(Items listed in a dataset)
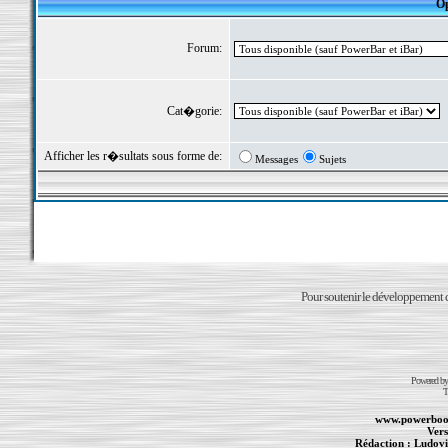
Op
Forum:
Cat�gorie:
Afficher les r�sultats sous forme de:
Messages
Sujets
Pour soutenir le développement du
Powered b
T
www.powerboo
Vers
Rédaction :
Ludovi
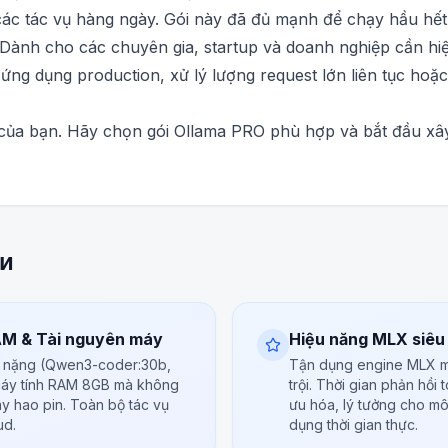
các tác vụ hàng ngày. Gói này đã đủ mạnh để chạy hầu hết
Dành cho các chuyên gia, startup và doanh nghiệp cần hiệu
c ứng dụng production, xử lý lượng request lớn liên tục hoặ
 của bạn. Hãy chọn gói Ollama PRO phù hợp và bắt đầu xâ
и
AM & Tài nguyên máy
Hiệu năng MLX siêu
 nặng (Qwen3-coder:30b,
Tận dụng engine MLX mớ
 máy tính RAM 8GB mà không
trội. Thời gian phản hồi
y hao pin. Toàn bộ tác vụ
ưu hóa, lý tưởng cho môi
ud.
dụng thời gian thực.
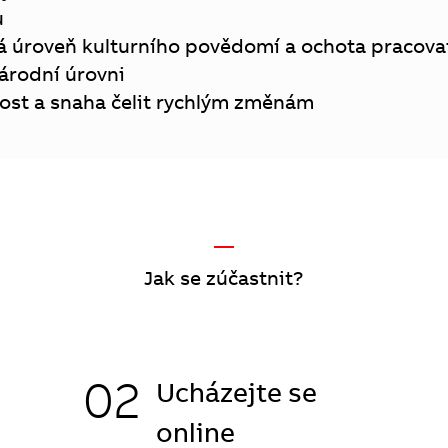
ů
á úroveň kulturního povědomí a ochota pracova
árodní úrovni
ost a snaha čelit rychlým změnám
—
Jak se zúčastnit?
02
Ucházejte se
online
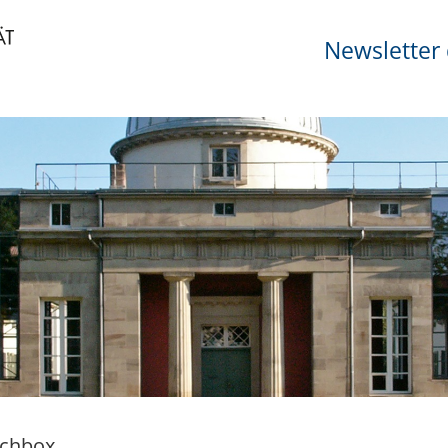
Newsletter 
chbox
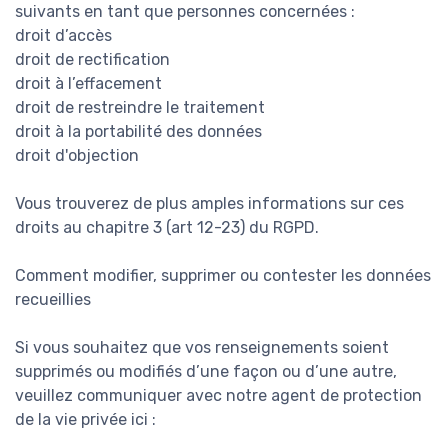
suivants en tant que personnes concernées :
droit d’accès
droit de rectification
droit à l’effacement
droit de restreindre le traitement
droit à la portabilité des données
droit d'objection
Vous trouverez de plus amples informations sur ces
droits au chapitre 3 (art 12-23) du RGPD.
Comment modifier, supprimer ou contester les données
recueillies
Si vous souhaitez que vos renseignements soient
supprimés ou modifiés d’une façon ou d’une autre,
veuillez communiquer avec notre agent de protection
de la vie privée ici :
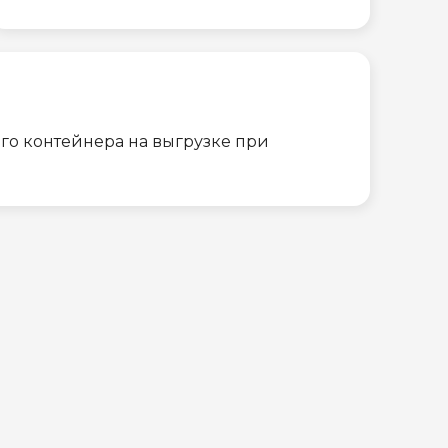
го контейнера на выгрузке при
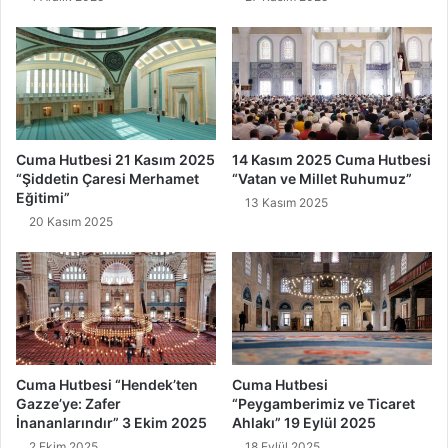
Cuma Hutbesi 21 Kasım 2025
14 Kasım 2025 Cuma Hutbesi
“Şiddetin Çaresi Merhamet
“Vatan ve Millet Ruhumuz”
Eğitimi”
13 Kasım 2025
20 Kasım 2025
Cuma Hutbesi “Hendek’ten
Cuma Hutbesi
Gazze’ye: Zafer
“Peygamberimiz ve Ticaret
İnananlarındır” 3 Ekim 2025
Ahlakı” 19 Eylül 2025
2 Ekim 2025
18 Eylül 2025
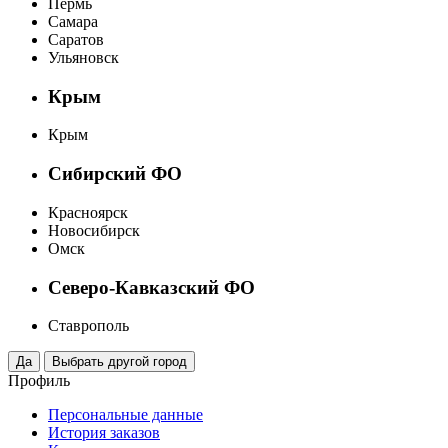
Пермь
Самара
Саратов
Ульяновск
Крым
Крым
Сибирский ФО
Красноярск
Новосибирск
Омск
Северо-Кавказский ФО
Ставрополь
Профиль
Персональные данные
История заказов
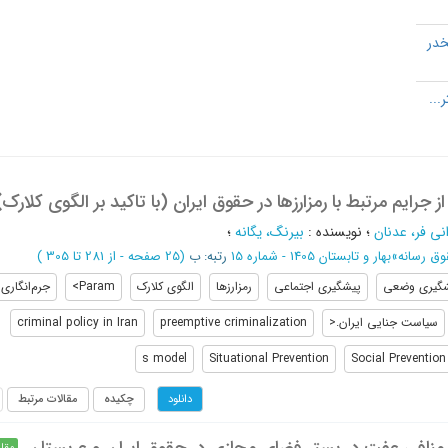
خدر
رایم مرتبط با رمزارزها در حقوق ایران (با تاکید بر الگوی کلارک)
نی فر، عدنان
؛
نویسنده
:
بیرنگ، یگانه
؛
وق رسانه
»
بهار و تابستان 1405 - شماره 15
رتبه: ب
(‎25 صفحه -
از 281 تا 305
)
گیری وضعی
پیشگیری اجتماعی
رمزارزها
الگوی کلارک
Param>
جرم‌انگاری
سیاست جنایی ایران.<
preemptive criminalization
criminal policy in Iran
s model
Situational Prevention
Social Prevention
چکیده
مقالات مرتبط
دانلود
مقال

Task prompt: Each line of the data is to be duplicated exactly; pictures stay out of the copy.

Result below:
Op
Forum:
Cat�gorie:
Afficher les r�sultats sous forme de:
Messages
Sujets
Pour soutenir le développement du
Powered b
T
www.powerboo
Vers
Rédaction :
Ludovi
các tác vụ hàng ngày. Gói này đã đủ mạnh để chạy hầu hết
Dành cho các chuyên gia, startup và doanh nghiệp cần hiệu
c ứng dụng production, xử lý lượng request lớn liên tục hoặ
 của bạn. Hãy chọn gói Ollama PRO phù hợp và bắt đầu xâ
и
AM & Tài nguyên máy
Hiệu năng MLX siêu
 nặng (Qwen3-coder:30b,
Tận dụng engine MLX mớ
 máy tính RAM 8GB mà không
trội. Thời gian phản hồi
y hao pin. Toàn bộ tác vụ
ưu hóa, lý tưởng cho môi
ud.
dụng thời gian thực.
ů
á úroveň kulturního povědomí a ochota pracova
árodní úrovni
ost a snaha čelit rychlým změnám
—
Jak se zúčastnit?
02
Ucházejte se
online
Newsletter 
chbox
suivants en tant que personnes concernées :
droit d’accès
droit de rectification
droit à l’effacement
droit de restreindre le traitement
droit à la portabilité des données
droit d'objection
Vous trouverez de plus amples informations sur ces
droits au chapitre 3 (art 12-23) du RGPD.
Comment modifier, supprimer ou contester les données
recueillies
Si vous souhaitez que vos renseignements soient
supprimés ou modifiés d’une façon ou d’une autre,
veuillez communiquer avec notre agent de protection
de la vie privée ici :
го контейнера на выгрузке при
Cuma Hutbesi 21 Kasım 2025
14 Kasım 2025 Cuma Hutbesi
“Şiddetin Çaresi Merhamet
“Vatan ve Millet Ruhumuz”
Eğitimi”
13 Kasım 2025
20 Kasım 2025
Cuma Hutbesi “Hendek’ten
Cuma Hutbesi
Gazze’ye: Zafer
“Peygamberimiz ve Ticaret
İnananlarındır” 3 Ekim 2025
Ahlakı” 19 Eylül 2025
2 Ekim 2025
18 Eylül 2025
Пермь
Самара
Саратов
Ульяновск
Крым
Крым
Сибирский ФО
Красноярск
Новосибирск
Омск
Северо-Кавказский ФО
Ставрополь
Профиль
Персональные данные
История заказов
خدر
رایم مرتبط با رمزارزها در حقوق ایران (با تاکید بر الگوی کلارک)
نی فر، عدنان
؛
نویسنده
:
بیرنگ، یگانه
؛
وق رسانه
»
بهار و تابستان 1405 - شماره 15
رتبه: ب
(‎25 صفحه -
از 281 تا 305
)
گیری وضعی
پیشگیری اجتماعی
رمزارزها
الگوی کلارک
Param>
جرم‌انگاری
سیاست جنایی ایران.<
preemptive criminalization
criminal policy in Iran
s model
Situational Prevention
Social Prevention
چکیده
مقالات مرتبط
دانلود
مقال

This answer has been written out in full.